#### PROBLEM DESCRIPTION:
Look through the entries below and show every line containing the word "yang".

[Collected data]
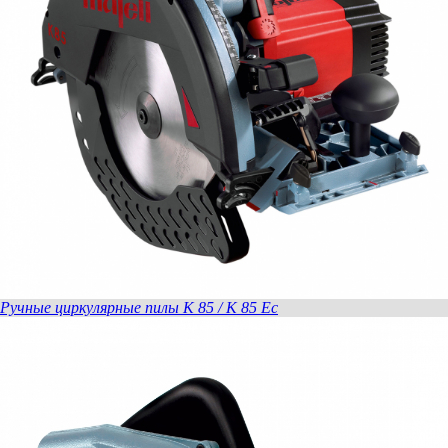
Ручные циркулярные пилы K 85 / K 85 Ec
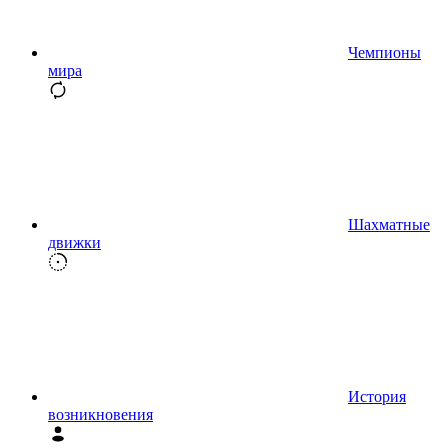
Чемпионы
мира
Шахматные
движки
История
возникновения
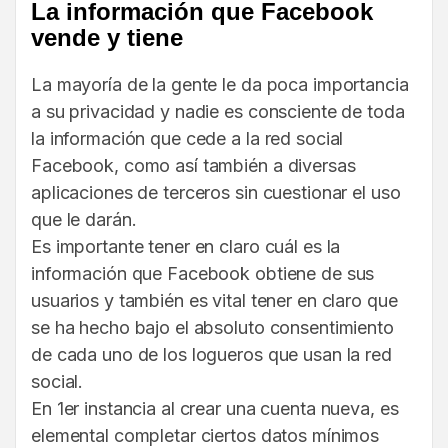
La información que Facebook
vende y tiene
La mayoría de la gente le da poca importancia
a su privacidad y nadie es consciente de toda
la información que cede a la red social
Facebook, como así también a diversas
aplicaciones de terceros sin cuestionar el uso
que le darán.
Es importante tener en claro cuál es la
información que Facebook obtiene de sus
usuarios y también es vital tener en claro que
se ha hecho bajo el absoluto consentimiento
de cada uno de los logueros que usan la red
social.
En 1er instancia al crear una cuenta nueva, es
elemental completar ciertos datos mínimos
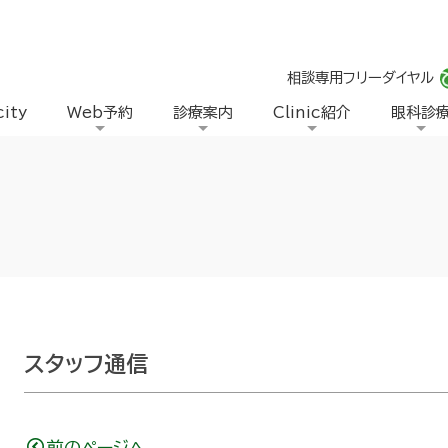
相談専用フリーダイヤル
city
Web予約
診療案内
Clinic紹介
眼科診
スタッフ通信
前のページへ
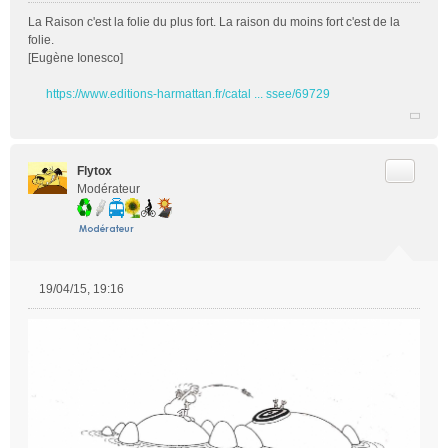
La Raison c'est la folie du plus fort. La raison du moins fort c'est de la
folie.
[Eugène Ionesco]
https://www.editions-harmattan.fr/catal ... ssee/69729
Citer
Flytox
Modérateur
19/04/15, 19:16
M
e
s
s
a
g
e
n
o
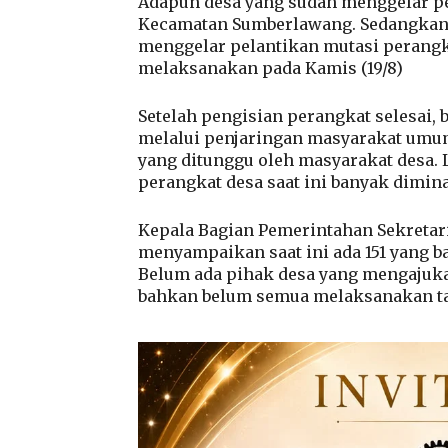
Adapun desa yang sudah menggelar pe
Kecamatan Sumberlawang. Sedangkan 
menggelar pelantikan mutasi perangk
melaksanakan pada Kamis (19/8)
Setelah pengisian perangkat selesai, 
melalui penjaringan masyarakat umu
yang ditunggu oleh masyarakat desa. L
perangkat desa saat ini banyak dimin
Kepala Bagian Pemerintahan Sekretari
menyampaikan saat ini ada 151 yang b
Belum ada pihak desa yang mengajuka
bahkan belum semua melaksanakan ta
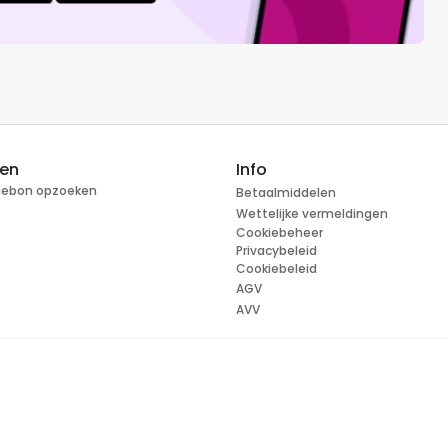
ren
Info
tiebon opzoeken
Betaalmiddelen
Wettelijke vermeldingen
Cookiebeheer
Privacybeleid
Cookiebeleid
AGV
AVV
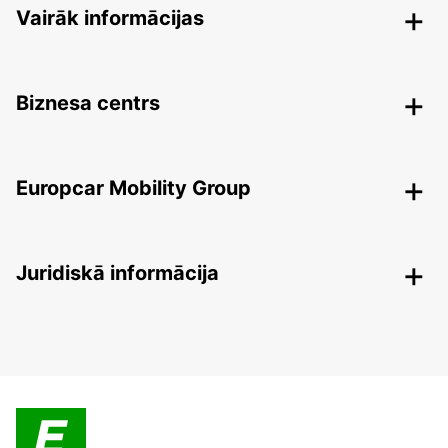
Vairāk informācijas
Biznesa centrs
Europcar Mobility Group
Juridiskā informācija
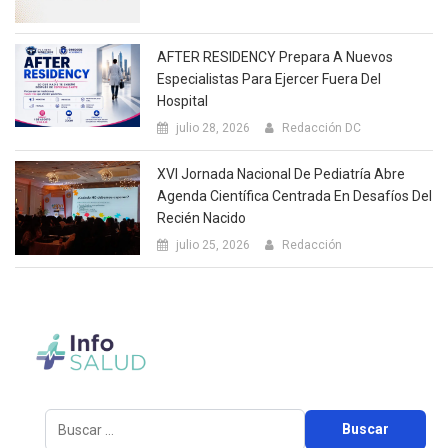
AFTER RESIDENCY Prepara A Nuevos
Especialistas Para Ejercer Fuera Del
Hospital
julio 28, 2026
Redacción DC
XVI Jornada Nacional De Pediatría Abre
Agenda Científica Centrada En Desafíos Del
Recién Nacido
julio 25, 2026
Redacción
Buscar:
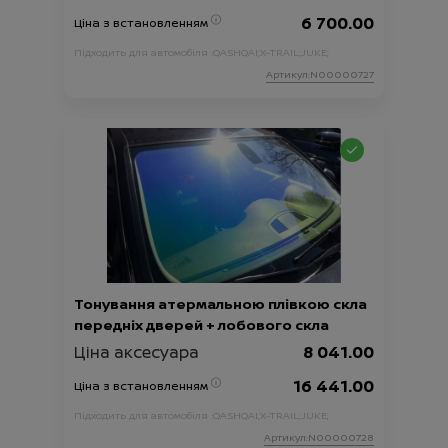
6 700.00
Ціна з встановленням
Підходить для автомобіля :
QASHQAI;
X-TRAIL;
JUKE;
Артикул:N00000727
Тонування атермальною плівкою скла
передніх дверей + лобового скла
Ціна аксесуара
8 041.00
16 441.00
Ціна з встановленням
Підходить для автомобіля :
QASHQAI;
X-TRAIL;
JUKE;
Артикул:N00000728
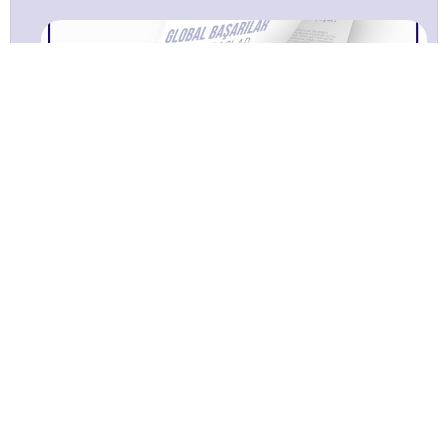
TÜSAYLOOK 2022 ŞUBAT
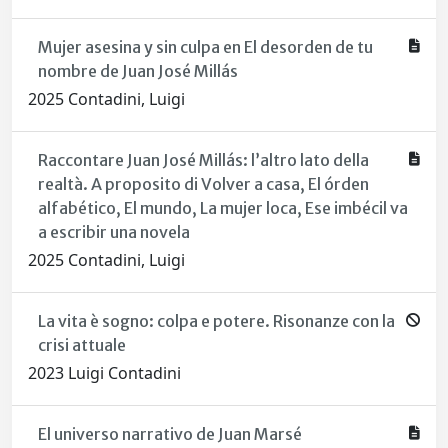
Mujer asesina y sin culpa en El desorden de tu
nombre de Juan José Millás
2025 Contadini, Luigi
Raccontare Juan José Millás: l’altro lato della
realtà. A proposito di Volver a casa, El órden
alfabético, El mundo, La mujer loca, Ese imbécil va
a escribir una novela
2025 Contadini, Luigi
La vita è sogno: colpa e potere. Risonanze con la
crisi attuale
2023 Luigi Contadini
El universo narrativo de Juan Marsé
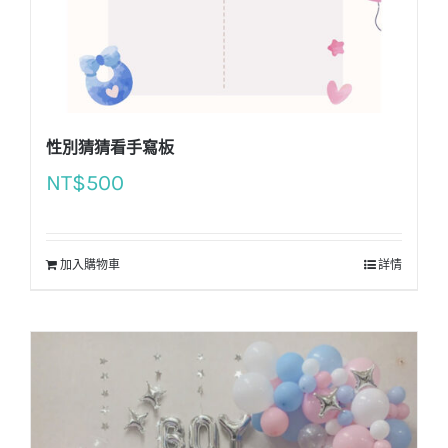
性別猜猜看手寫板
NT$
500
加入購物車
詳情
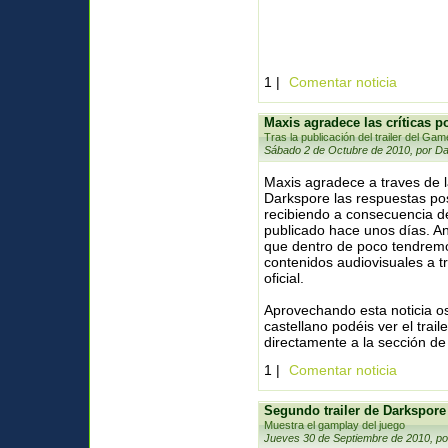
1 |
Comentar noticia
Maxis agradece las críticas po
Tras la publicación del trailer del Gam
Sábado 2 de Octubre de 2010, por Da
Maxis agradece a traves de l
Darkspore las respuestas pos
recibiendo a consecuencia del
publicado hace unos días. A
que dentro de poco tendrem
contenidos audiovisuales a t
oficial.
Aprovechando esta noticia o
castellano podéis ver el trail
directamente a la sección de
1 |
Comentar noticia
Segundo trailer de Darkspore
Muestra el gamplay del juego
Jueves 30 de Septiembre de 2010, po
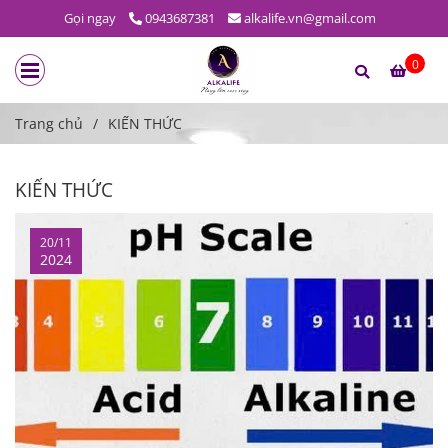
Gọi ngay
0943687381
alkalife.vn@gmail.com
0
Trang chủ
/
KIẾN THỨC
KIẾN THỨC
20/11
2024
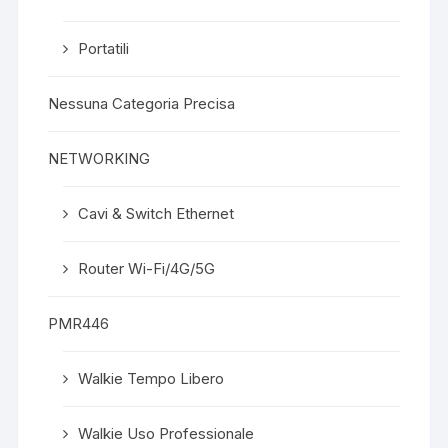
Portatili
Nessuna Categoria Precisa
NETWORKING
Cavi & Switch Ethernet
Router Wi-Fi/4G/5G
PMR446
Walkie Tempo Libero
Walkie Uso Professionale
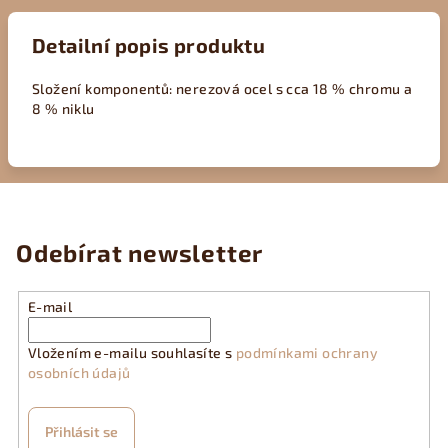
Detailní popis produktu
Složení komponentů: nerezová ocel s cca 18 % chromu a
8 % niklu
Odebírat newsletter
E-mail
Vložením e-mailu souhlasíte s
podmínkami ochrany
osobních údajů
Přihlásit se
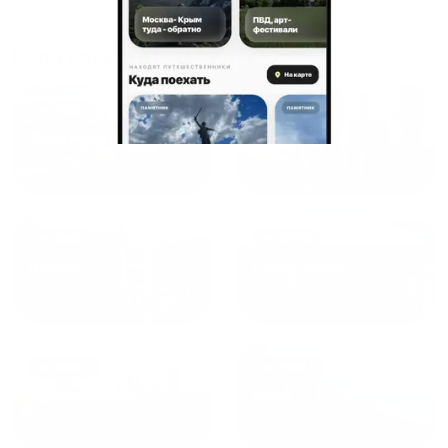
Рекомендуем на 100% и вам,
и друзьям и сами будем
Куда поехать еще
приезжать еще...
от
1700
₽
от
1940
₽
Санкт-Петербург
Москва
от
1490
₽
от
1270
₽
Казань
Кисловодск
от
1800
₽
от
2300
₽
Калининград
Сочи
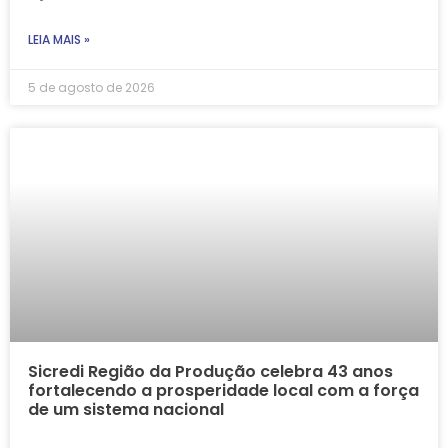
LEIA MAIS »
5 de agosto de 2026
Sicredi Região da Produção celebra 43 anos
fortalecendo a prosperidade local com a força
de um sistema nacional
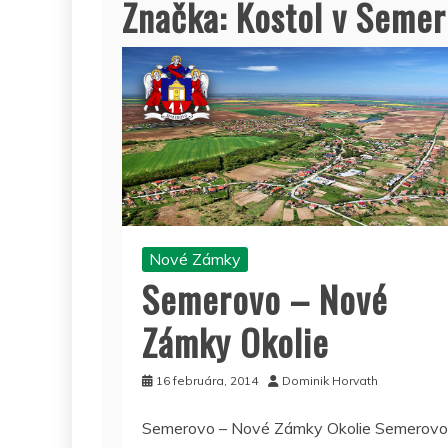
Značka:
Kostol v Seme
Nové Zámky
Semerovo – Nové
Zámky Okolie
16 februára, 2014
Dominik Horvath
Semerovo – Nové Zámky Okolie Semerovo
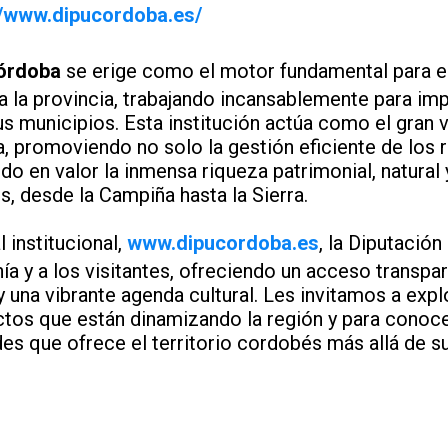
//www.dipucordoba.es/
Córdoba
se erige como el motor fundamental para el 
 la provincia, trabajando incansablemente para impu
s municipios. Esta institución actúa como el gran v
, promoviendo no solo la gestión eficiente de los 
do en valor la inmensa riqueza patrimonial, natura
, desde la Campiña hasta la Sierra.
l institucional,
www.dipucordoba.es
, la Diputación
nía y a los visitantes, ofreciendo un acceso transpar
 y una vibrante agenda cultural. Les invitamos a exp
ctos que están dinamizando la región y para conoce
des que ofrece el territorio cordobés más allá de su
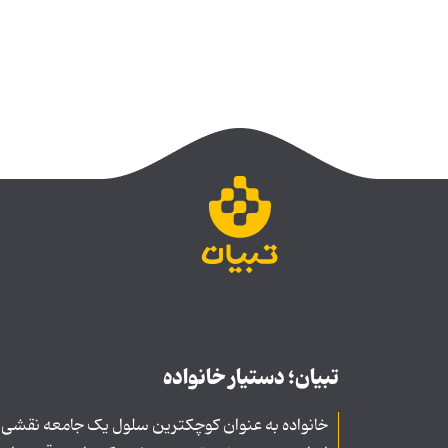
تبیان؛ دستیار خانواده
خانواده به عنوان کوچکترین سلول یک جامعه نقشی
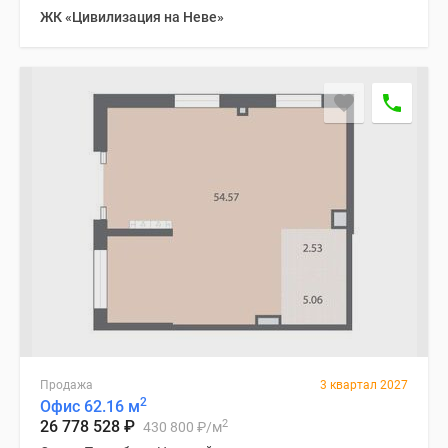
ЖК «Цивилизация на Неве»
Продажа
3 квартал 2027
2
Офис 62.16 м
2
26 778 528
₽
430 800
₽
/м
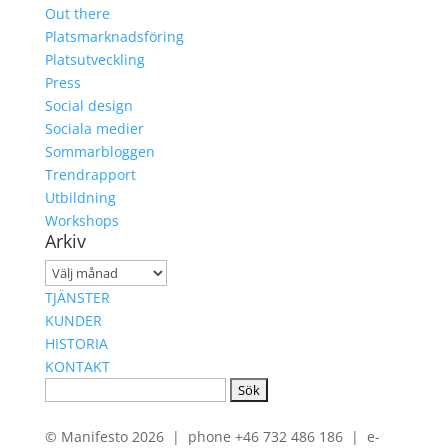
Out there
Platsmarknadsföring
Platsutveckling
Press
Social design
Sociala medier
Sommarbloggen
Trendrapport
Utbildning
Workshops
Arkiv
Arkiv
TJÄNSTER
KUNDER
HISTORIA
KONTAKT
Sök
efter:
© Manifesto 2026 | phone +46 732 486 186 | e-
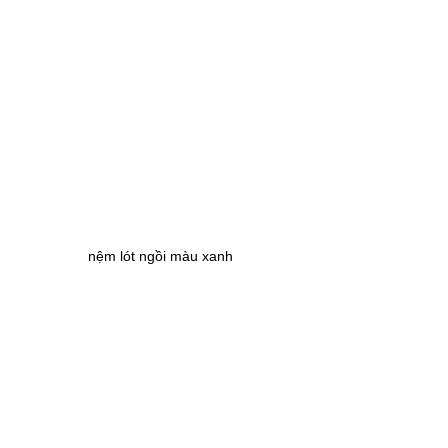
nệm lót ngồi màu xanh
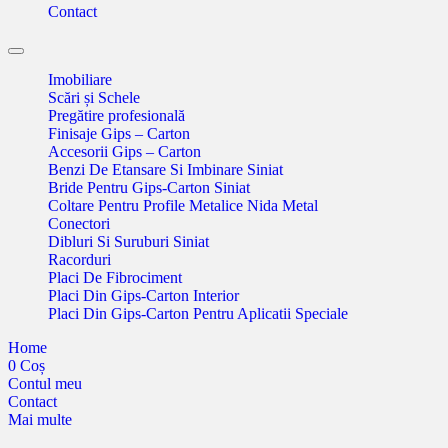
Contact
Toggle
navigation
Imobiliare
Scări și Schele
Pregătire profesională
Finisaje Gips – Carton
Accesorii Gips – Carton
Benzi De Etansare Si Imbinare Siniat
Bride Pentru Gips-Carton Siniat
Coltare Pentru Profile Metalice Nida Metal
Conectori
Dibluri Si Suruburi Siniat
Racorduri
Placi De Fibrociment
Placi Din Gips-Carton Interior
Placi Din Gips-Carton Pentru Aplicatii Speciale
Home
0
Coș
Contul meu
Contact
Mai multe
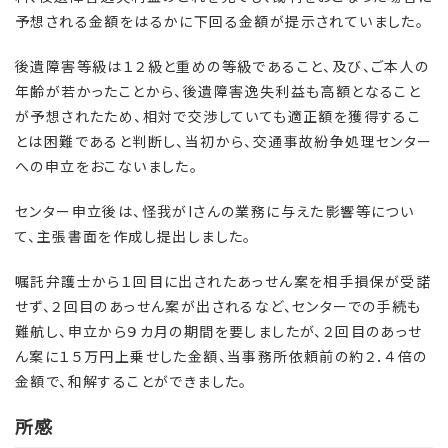
予想される金額をはるかに下回る金額が提示されていました。
後遺障害等級は１２級と重めの等級であること、及び、ご本人の
年齢が若かったことから、後遺障害逸失利益も高額となること
が予想されたため、相対で交渉していても適正額を獲得するこ
とは困難であると判断し、当初から、交通事故紛争処理センター
への申立をおこないました。
センター申立後は、怪我がIさんの業務に与えた影響等につい
て、主張書面を作成し提出しました。
嘱託弁護士から１回目に出されたあっせん案を相手損保が受諾
せず、２回目のあっせん案が出されるなど、センターでの手続も
難航し、申立から９カ月の期間を要しましたが、２回目のあっせ
ん案に１５万円上乗せした金額、当事務所依頼前の約２．４倍の
金額で、和解することができました。
所感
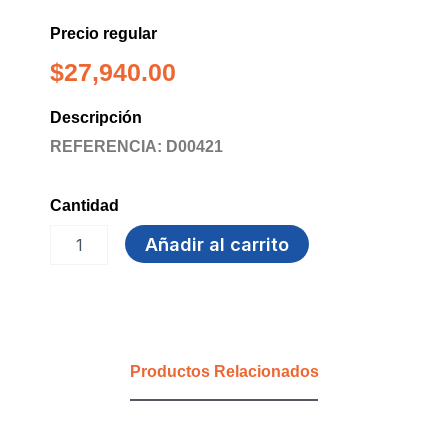
Precio regular
$
27,940.00
Descripción
REFERENCIA: D00421
Cantidad
BOLSA
Añadir al carrito
CARGADERA
T40
BLANCA
CARIBE
cantidad
Productos Relacionados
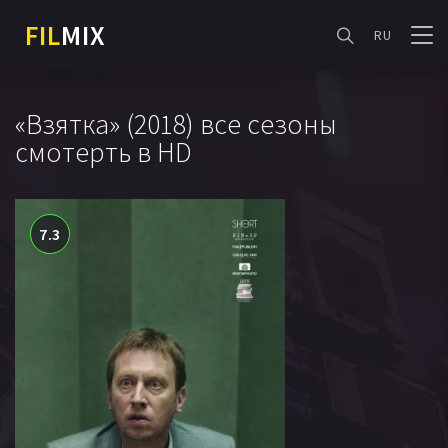
FIL
MIX
RU
«Взятка» (2018) все сезоны
смотерть в HD
7.3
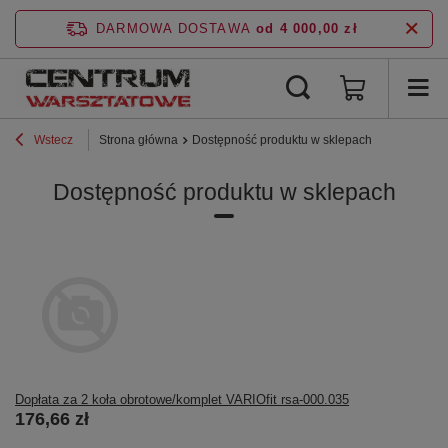
DARMOWA DOSTAWA
od 4 000,00 zł
Wstecz
Strona główna
Dostępność produktu w sklepach
Dostępność produktu w sklepach
Dopłata za 2 koła obrotowe/komplet VARIOfit rsa-000.035
176,66 zł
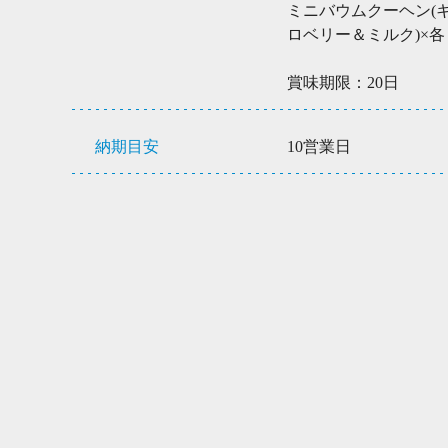
ミニバウムクーヘン(
ロベリー＆ミルク)×各
賞味期限：20日
納期目安
10営業日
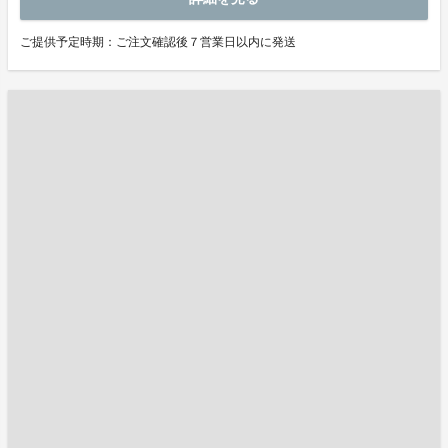
ご提供予定時期：ご注文確認後７営業日以内に発送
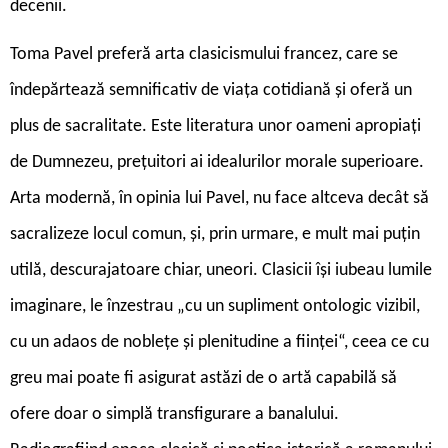
decenii.
Toma Pavel preferă arta clasicismului francez, care se
îndepărtează semnificativ de viața cotidiană și oferă un
plus de sacralitate. Este literatura unor oameni apropiați
de Dumnezeu, prețuitori ai idealurilor morale superioare.
Arta modernă, în opinia lui Pavel, nu face altceva decât să
sacralizeze locul comun, și, prin urmare, e mult mai puțin
utilă, descurajatoare chiar, uneori. Clasicii își iubeau lumile
imaginare, le înzestrau „cu un supliment ontologic vizibil,
cu un adaos de noblețe și plenitudine a ființei“, ceea ce cu
greu mai poate fi asigurat astăzi de o artă capabilă să
ofere doar o simplă transfigurare a banalului.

#### RESPONSE BOX:
Adapun desa yang sudah menggelar pe
yang ditunggu oleh masyarakat desa. L
menyampaikan saat ini ada 151 yang b
Belum ada pihak desa yang mengajuka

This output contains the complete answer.